Employers Alter Prescription Drug Strategies
The pricey drugs may be one reason why employers are increasingly shaking up their prescription drug benefits strategies. The SHRM survey showed a 16 percentage point year-over-year decline in the number of employers that bundled prescription drug coverage with their health insurance — 77% of employers bundled coverage in 2026, down from 93% in 2025. At the same time, the percentage of employers utilizing independent pharmacy management programs jumped to 23% in 2026, up from 18% in 2025.
Those findings are likely proof that employers are becoming more deliberate about managing prescription drug costs.

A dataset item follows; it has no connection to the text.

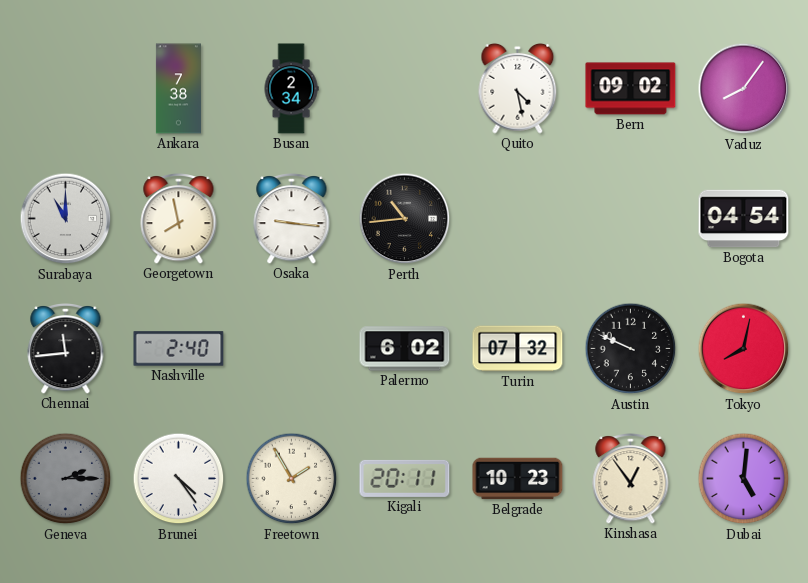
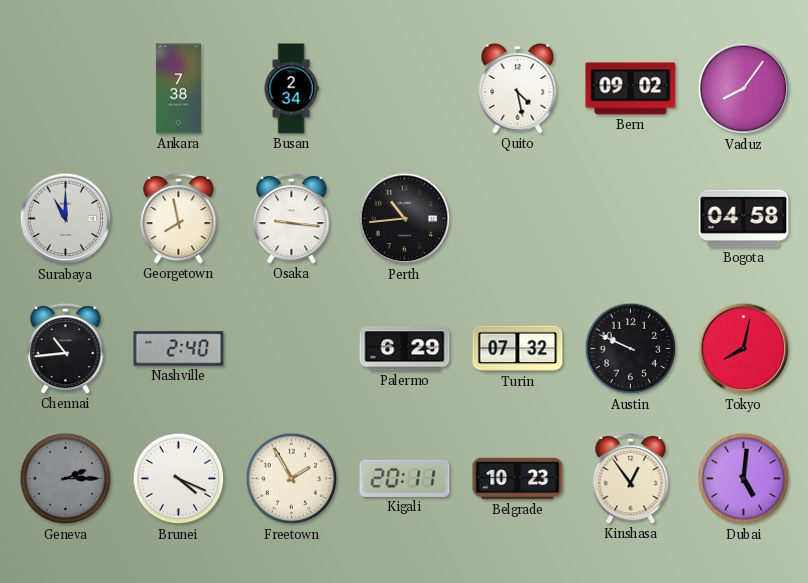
Bogota: 04:54 -> 04:58
Chennai: 11:44 -> 10:44
Palermo: 6:02 -> 6:29
Brunei: 4:24 -> 4:19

While fewer employers are offering prescription drug coverage as a simple bundled component of medical insurance, more are adopting pharmacy management programs to gain greater control over utilization, costs, and access to high-cost medications such as GLP-1s and specialty drugs.
Experts say that employers must look for new ways of holding down expensive prescription drug prices. Turning to pharmacy benefit programs is one way to do that.
“Given the demonstrated efficacy of these therapies, coverage decisions are evolving beyond a simple yes-or-no,” Izadi said. “Employers are increasingly shifting focus toward robust utilization management and clinical oversight programs to ensure GLP-1s are prescribed appropriately and deliver sustainable value.”